FRESNO, Calif. (KFSN) -- A Central Valley boy traveled across the country this weekend to compete for a world championship in Pokémon.
The announcers' criticism can be harsh as an international audience keeps its eyes on this world championship bout in a game you might not recognize.
"The easiest way to describe it is like a game of chess, but with cards and thousands of them, you can use. And I think it's a lot harder than chess," said Pokémon Champion Blake Mendez.
Blake Mendez, 10, laid his cards on the table for the Pokémon World Championships this weekend, getting out of a little school at Hanford's Pioneer Middle School, where he is a sixth grader.
He says his friends think it is just a game with cartoon characters, but from Blake's perspective, a day of Pokémon challenges is still a day of education.
"You have to do calculations of math to have the damages added up to knock other Pokémon out and also reading because you have to do a lot of reading and studying so that can you can do well," said Mendez.
And it took a lot of effort to get to this point.
Blake had to compile a huge number of wins in lesser competitions before he earned his spot on the world stage.

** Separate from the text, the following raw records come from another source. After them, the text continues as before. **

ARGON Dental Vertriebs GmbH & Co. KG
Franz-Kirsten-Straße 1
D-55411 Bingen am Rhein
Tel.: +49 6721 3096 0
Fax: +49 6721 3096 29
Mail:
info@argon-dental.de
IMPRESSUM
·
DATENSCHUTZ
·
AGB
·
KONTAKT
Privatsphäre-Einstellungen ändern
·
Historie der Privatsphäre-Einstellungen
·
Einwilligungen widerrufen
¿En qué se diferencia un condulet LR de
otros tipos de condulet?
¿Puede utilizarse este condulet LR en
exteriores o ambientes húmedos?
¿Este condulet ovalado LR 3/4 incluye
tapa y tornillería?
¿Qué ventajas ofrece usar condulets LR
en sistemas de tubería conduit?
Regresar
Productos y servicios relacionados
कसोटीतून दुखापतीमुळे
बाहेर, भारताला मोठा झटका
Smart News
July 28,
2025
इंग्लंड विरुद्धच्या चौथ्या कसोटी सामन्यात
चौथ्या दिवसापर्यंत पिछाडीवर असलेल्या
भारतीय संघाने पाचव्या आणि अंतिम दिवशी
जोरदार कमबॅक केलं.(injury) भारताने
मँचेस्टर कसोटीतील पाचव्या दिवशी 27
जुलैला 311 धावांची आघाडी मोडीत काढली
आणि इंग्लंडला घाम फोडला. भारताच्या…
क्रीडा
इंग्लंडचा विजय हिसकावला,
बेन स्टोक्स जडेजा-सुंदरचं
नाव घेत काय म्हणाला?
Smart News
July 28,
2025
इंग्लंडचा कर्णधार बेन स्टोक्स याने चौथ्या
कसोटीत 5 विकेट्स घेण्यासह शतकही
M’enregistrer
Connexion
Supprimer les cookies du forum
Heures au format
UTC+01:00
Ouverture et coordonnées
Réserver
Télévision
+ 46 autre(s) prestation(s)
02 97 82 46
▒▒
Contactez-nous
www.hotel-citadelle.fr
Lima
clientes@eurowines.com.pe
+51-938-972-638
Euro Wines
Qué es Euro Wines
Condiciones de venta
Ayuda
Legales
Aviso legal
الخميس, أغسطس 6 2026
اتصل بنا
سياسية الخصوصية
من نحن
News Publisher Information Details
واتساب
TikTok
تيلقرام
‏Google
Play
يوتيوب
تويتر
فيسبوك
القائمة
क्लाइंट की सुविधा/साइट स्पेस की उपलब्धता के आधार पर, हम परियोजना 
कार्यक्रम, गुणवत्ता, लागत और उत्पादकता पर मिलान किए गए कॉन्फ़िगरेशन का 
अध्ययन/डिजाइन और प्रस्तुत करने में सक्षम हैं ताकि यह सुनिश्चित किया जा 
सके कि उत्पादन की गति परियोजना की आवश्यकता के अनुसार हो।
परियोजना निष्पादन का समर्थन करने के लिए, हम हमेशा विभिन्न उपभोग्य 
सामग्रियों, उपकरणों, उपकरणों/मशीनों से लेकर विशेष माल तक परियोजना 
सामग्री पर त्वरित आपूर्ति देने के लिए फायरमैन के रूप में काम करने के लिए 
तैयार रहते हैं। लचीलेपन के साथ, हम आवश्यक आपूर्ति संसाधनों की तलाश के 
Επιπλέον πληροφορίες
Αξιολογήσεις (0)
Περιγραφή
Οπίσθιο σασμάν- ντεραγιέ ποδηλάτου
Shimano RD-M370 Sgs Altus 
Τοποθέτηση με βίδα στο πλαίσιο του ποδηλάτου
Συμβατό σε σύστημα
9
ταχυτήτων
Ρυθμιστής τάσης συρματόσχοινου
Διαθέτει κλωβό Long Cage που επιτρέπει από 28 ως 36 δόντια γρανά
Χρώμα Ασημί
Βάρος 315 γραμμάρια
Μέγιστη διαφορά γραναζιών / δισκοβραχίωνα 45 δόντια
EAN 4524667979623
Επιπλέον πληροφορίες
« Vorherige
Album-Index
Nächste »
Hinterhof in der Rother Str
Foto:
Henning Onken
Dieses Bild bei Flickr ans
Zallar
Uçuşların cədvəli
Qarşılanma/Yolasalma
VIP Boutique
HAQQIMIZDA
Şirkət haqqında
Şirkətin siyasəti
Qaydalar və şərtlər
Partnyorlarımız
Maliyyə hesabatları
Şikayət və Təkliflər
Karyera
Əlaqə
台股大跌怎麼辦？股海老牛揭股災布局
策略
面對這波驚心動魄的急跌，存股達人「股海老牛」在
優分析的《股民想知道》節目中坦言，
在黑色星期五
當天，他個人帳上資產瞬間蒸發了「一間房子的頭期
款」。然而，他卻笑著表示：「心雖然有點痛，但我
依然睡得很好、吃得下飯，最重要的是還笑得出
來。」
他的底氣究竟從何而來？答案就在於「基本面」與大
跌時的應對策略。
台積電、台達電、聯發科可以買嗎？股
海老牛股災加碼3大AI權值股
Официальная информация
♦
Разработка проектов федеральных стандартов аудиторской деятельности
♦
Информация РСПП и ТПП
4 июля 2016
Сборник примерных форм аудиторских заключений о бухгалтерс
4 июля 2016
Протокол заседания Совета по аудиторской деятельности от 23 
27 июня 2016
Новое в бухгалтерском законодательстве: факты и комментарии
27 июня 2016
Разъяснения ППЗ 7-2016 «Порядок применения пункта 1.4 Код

But he proved he belonged, getting a few wins on Day One to move on to the last day of the championships before bowing out.
"It was overall, it was fun and it was really exciting because you get to play against other players who are the best of the best in the world. And that's also nerve-racking," said Mendez.
Half a million dollars was on the line this weekend and as Blake moves up to a new division next year, he is hoping to fly as high as Pikachu has for more than 20 years now.